Tuesday, December 21, 2010

Post 13

What I learned from taking three online quizzes.

1.       National income accounting provides information about a nation's economic activities.
2.       To actually compute GDP, economists use the output-expenditure model. The model adds the output produced by the four sectors of the product market.
3.       Personal consumption expenditures include durable goods, nondurable goods, and services.
4.       Economists divide gross investment into two subcategories: fixed investment and inventory investment.
5.       Government transfer payments are not included when calculating government purchases. Transfer payments include Social Security payments and various types of government aid.
6.       To measure changes in prices over time, economists use price indexes.
7.       Barter transactions, housework, and do-it-yourself home repairs are examples of nonmarket activities. Transactions that do not involve money and are not recorded are nonmarket activities.

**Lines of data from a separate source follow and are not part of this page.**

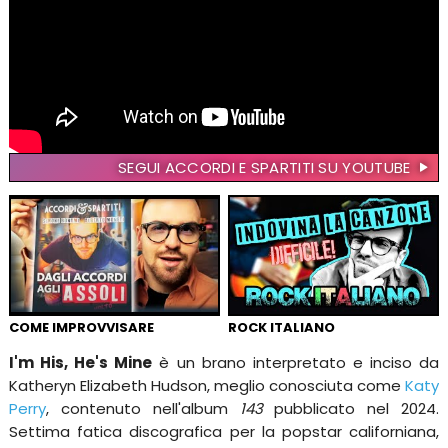
SEGUI ACCORDI E SPARTITI SU YOUTUBE
COME IMPROVVISARE
ROCK ITALIANO
I'm His, He's Mine
è un brano interpretato e inciso da
Katheryn Elizabeth Hudson, meglio conosciuta come
Katy
Perry
, contenuto nell'album
143
pubblicato nel 2024.
Settima fatica discografica per la popstar californiana,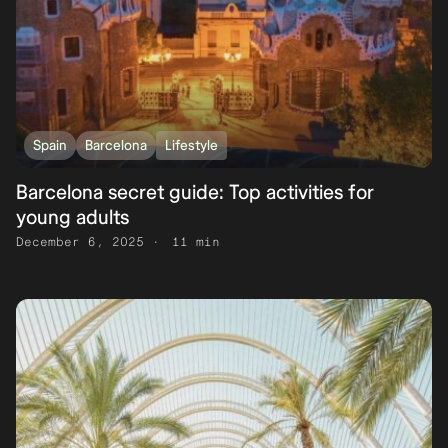
Spain
Barcelona
Lifestyle
Barcelona secret guide: Top activities for
young adults
December 6, 2025
11 min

8.       To calculate national income, economists subtract subsidies and indirect taxes from net national product.
9.       The business cycle is divided into four stages.
10.   The contraction phase is a period of business slowdown.

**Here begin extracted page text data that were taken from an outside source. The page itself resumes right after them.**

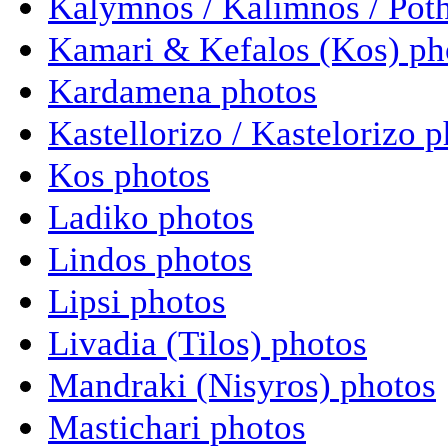
Kalymnos / Kalimnos / Poth
Kamari & Kefalos (Kos) ph
Kardamena photos
Kastellorizo / Kastelorizo 
Kos photos
Ladiko photos
Lindos photos
Lipsi photos
Livadia (Tilos) photos
Mandraki (Nisyros) photos
Mastichari photos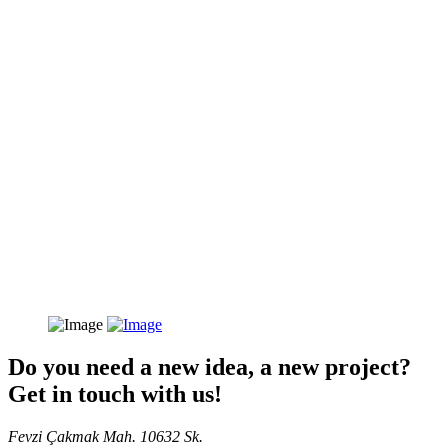
Do you need a new idea, a new project?
Get in touch with us!
Fevzi Çakmak Mah. 10632 Sk.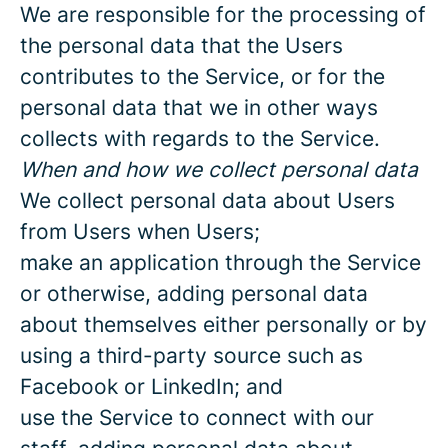
We are responsible for the processing of
the personal data that the Users
contributes to the Service, or for the
personal data that we in other ways
collects with regards to the Service.
When and how we collect personal data
We collect personal data about Users
from Users when Users;
make an application through the Service
or otherwise, adding personal data
about themselves either personally or by
using a third-party source such as
Facebook or LinkedIn; and
use the Service to connect with our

11.   Many economists agree that the level of business investment, availability of money and credit, expectations about future economic activity, and external factors affect the business cycle.
12.   Coincident indicators change as the economy moves from one phase of the business cycle to another.
13.   Lagging indicators help economists predict the duration of economic upturns or downturns.
14.   Economic indicators are collected by the U.S. Department of Commerce.
15.   Capital deepening is an increase in the amount of capital goods available per worker.